→ PROVIDED DATA:

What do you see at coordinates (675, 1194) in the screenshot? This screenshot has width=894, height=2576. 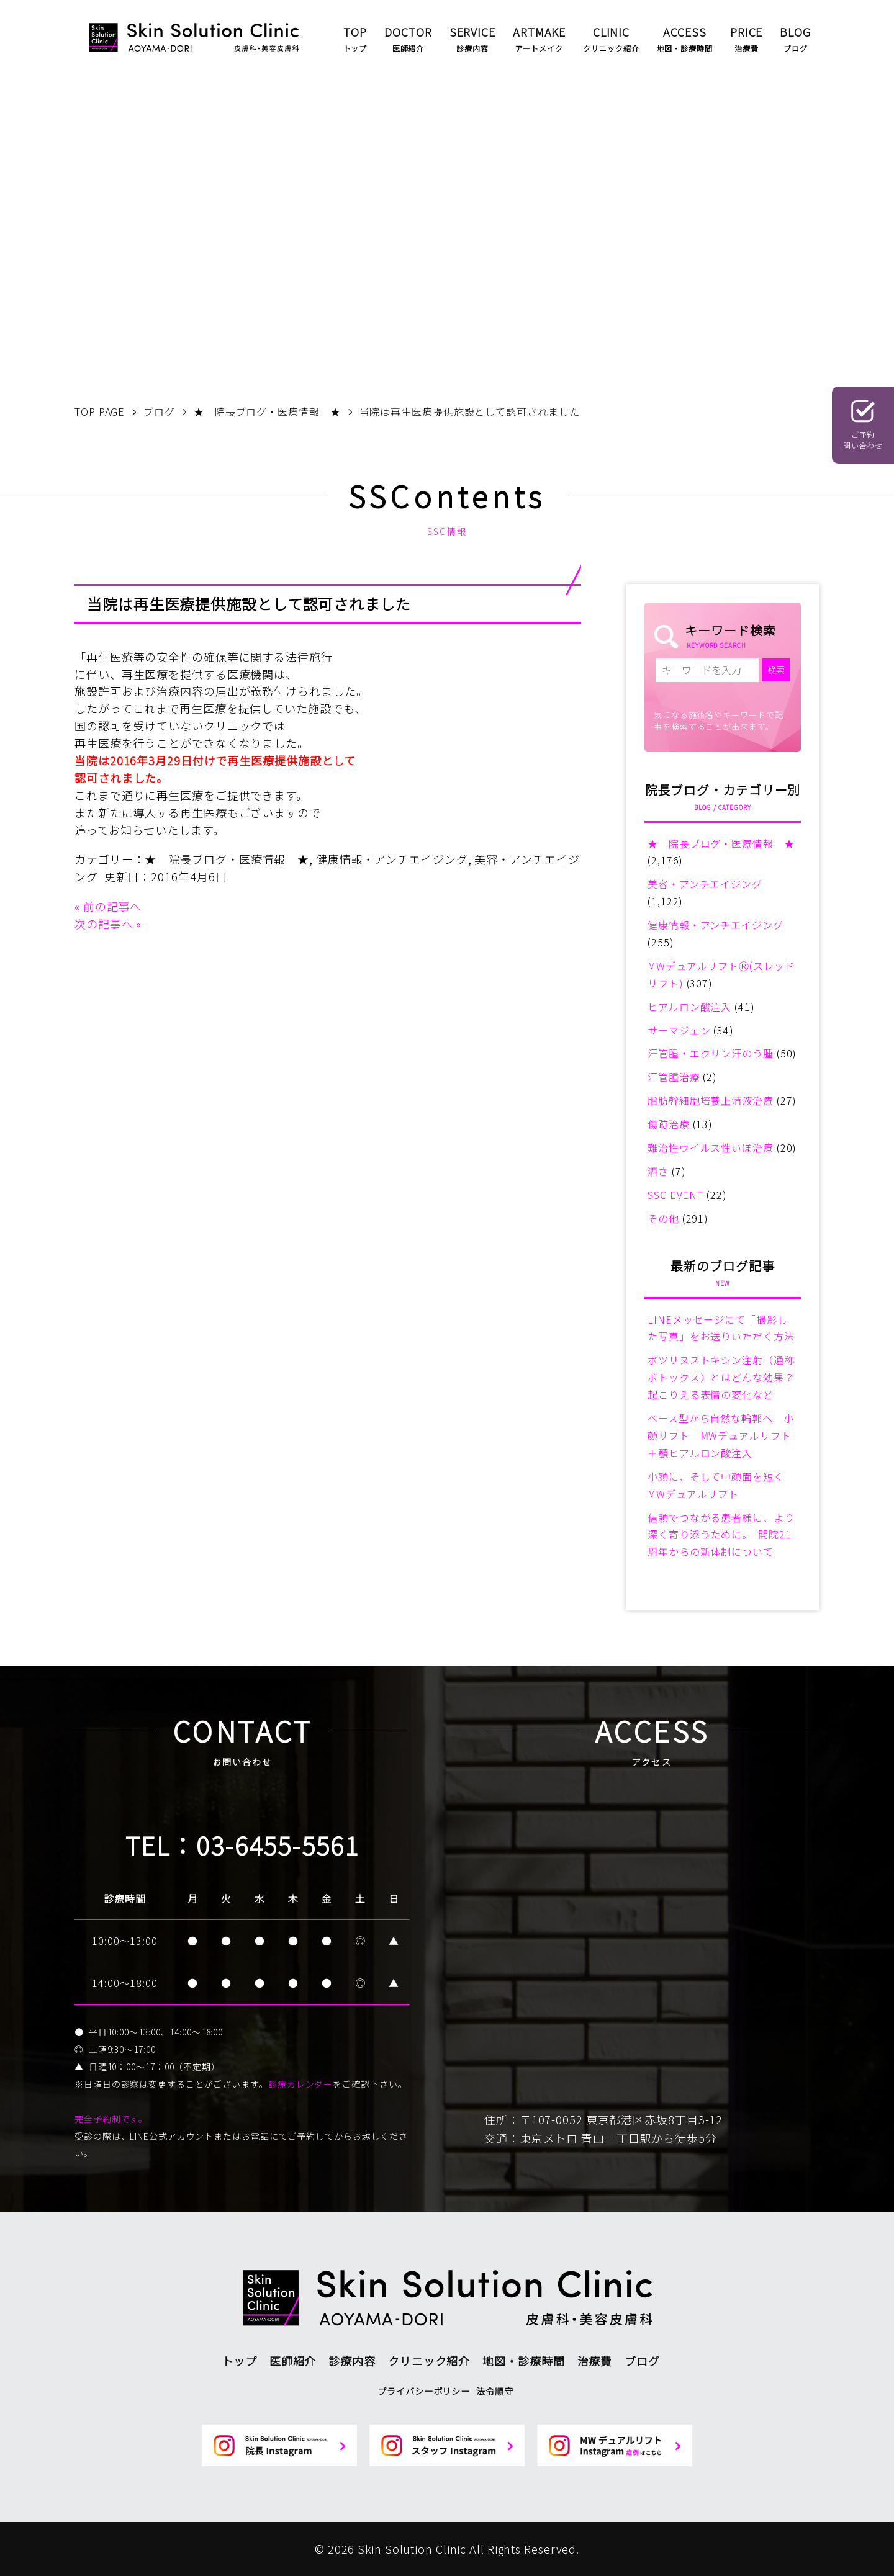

...

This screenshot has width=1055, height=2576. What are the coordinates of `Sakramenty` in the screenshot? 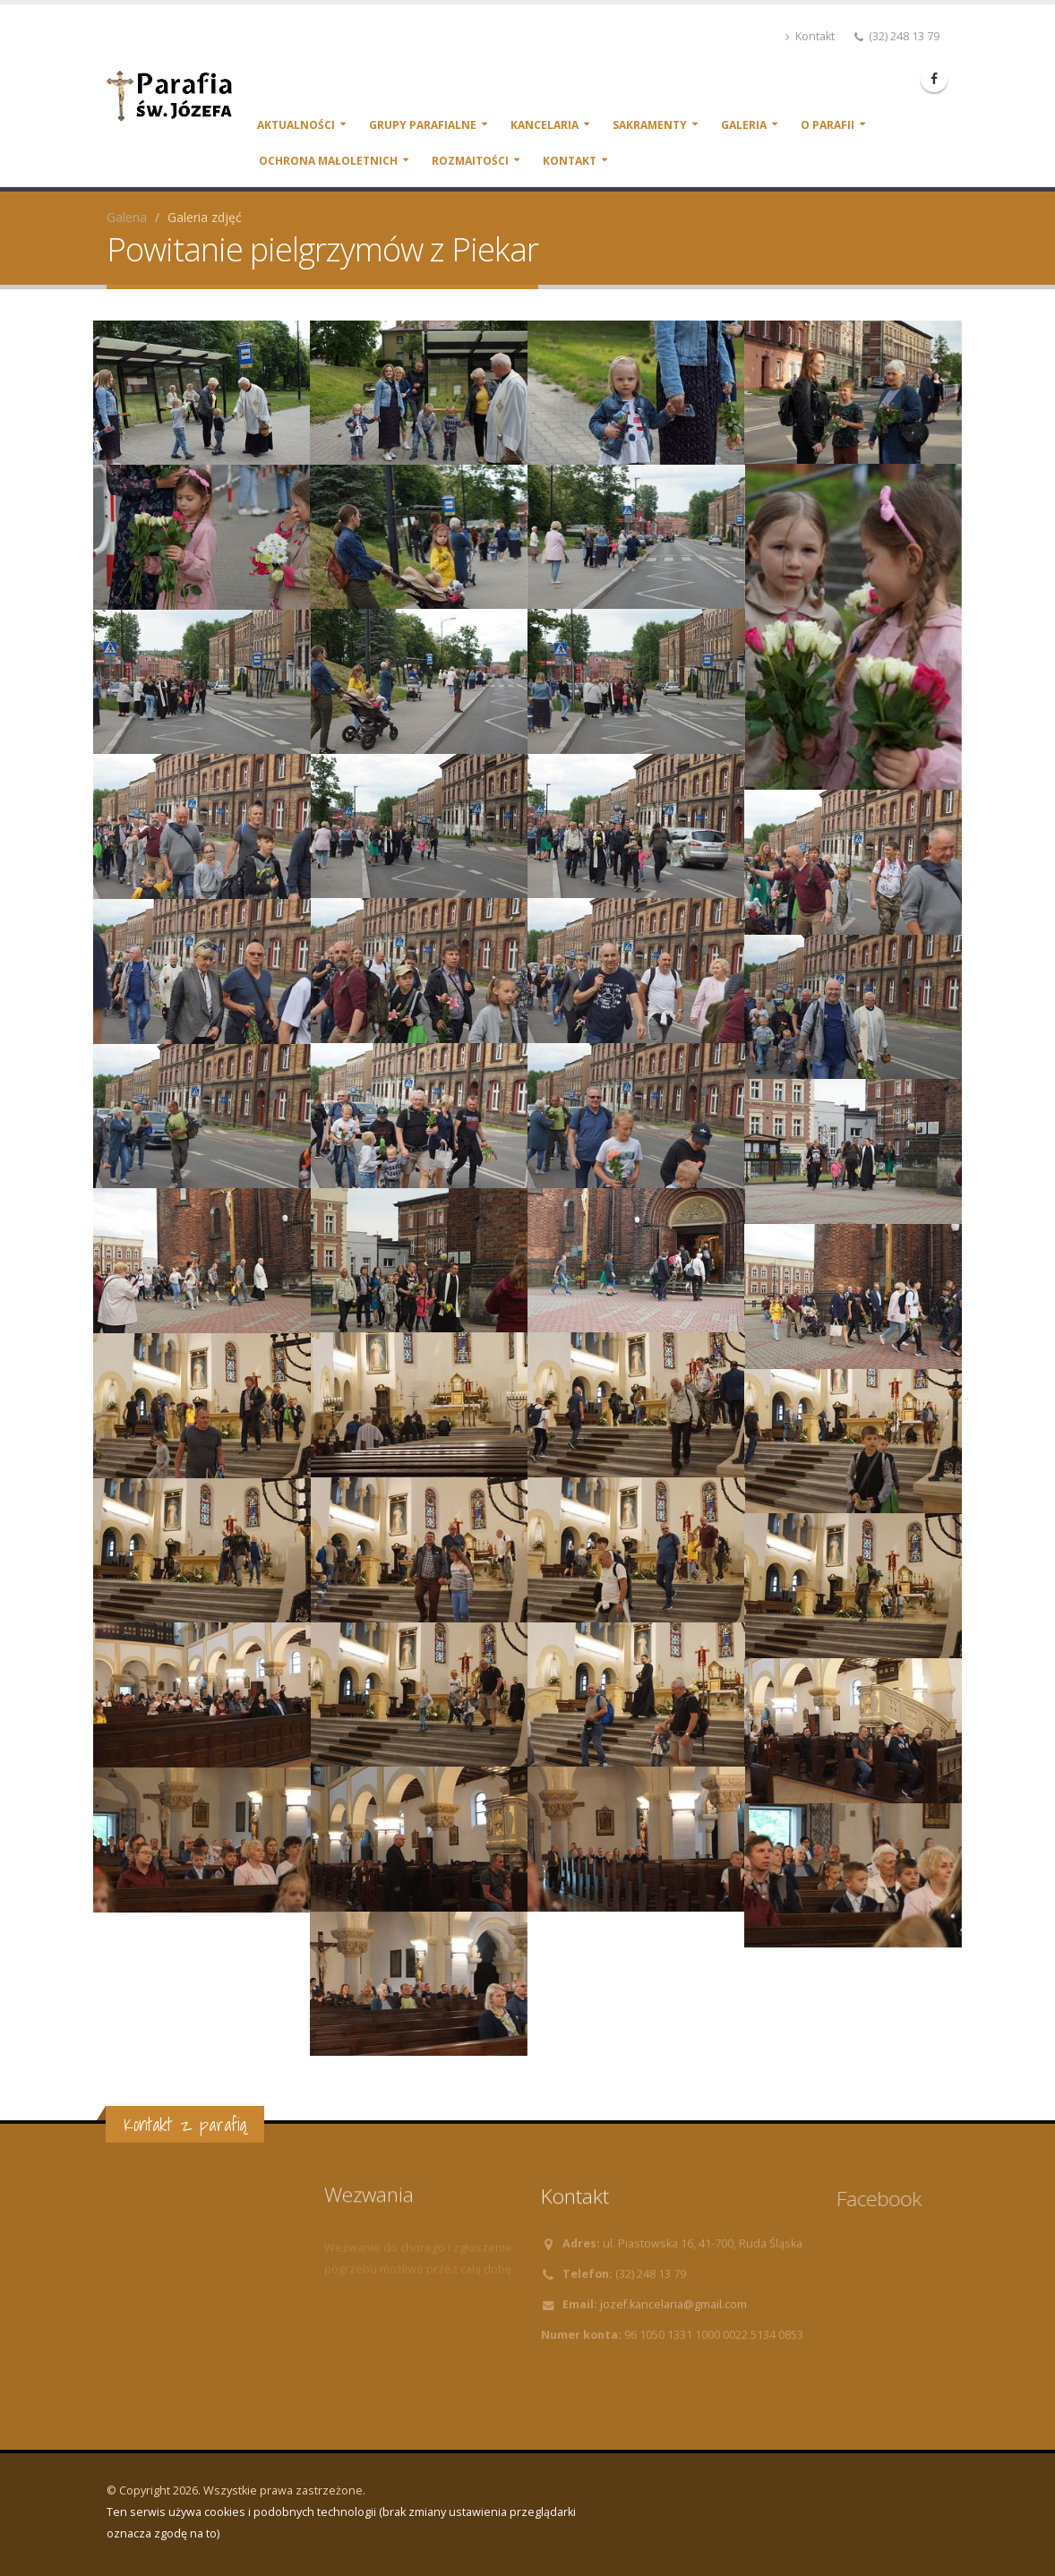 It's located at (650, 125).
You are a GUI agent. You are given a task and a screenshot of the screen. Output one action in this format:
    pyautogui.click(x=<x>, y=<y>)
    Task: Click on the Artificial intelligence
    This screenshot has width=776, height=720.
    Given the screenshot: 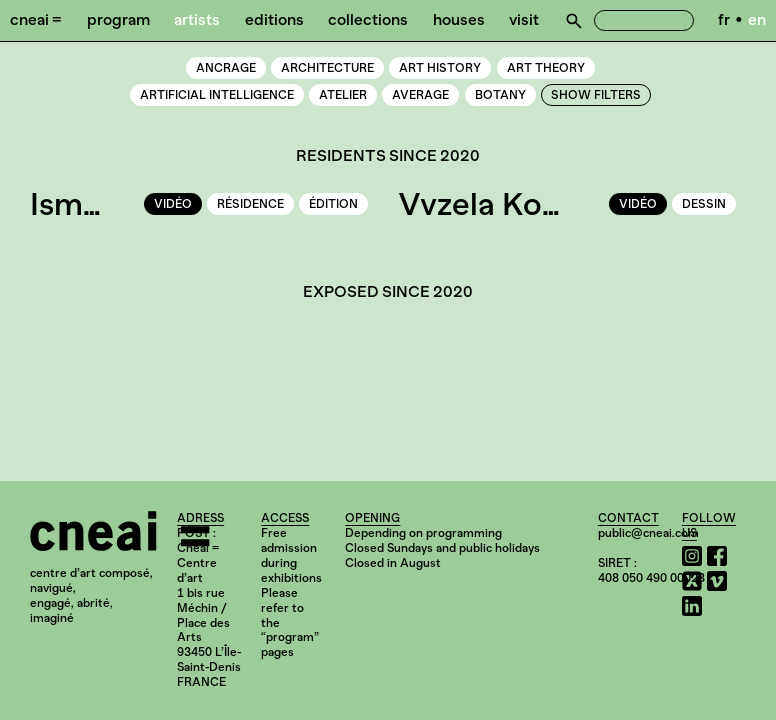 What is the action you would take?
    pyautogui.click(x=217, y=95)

→ YOUR INSTRUCTIONS: Reproduce, word for word and in full, only the lines above that start at the line with "You are a GUI" and run through the line with "This screenshot has width=776, height=720.", both ends included.

→ SOLVED PROBLEM:
You are a GUI agent. You are given a task and a screenshot of the screen. Output one action in this format:
    pyautogui.click(x=<x>, y=<y>)
    Task: Click on the Artificial intelligence
    This screenshot has width=776, height=720.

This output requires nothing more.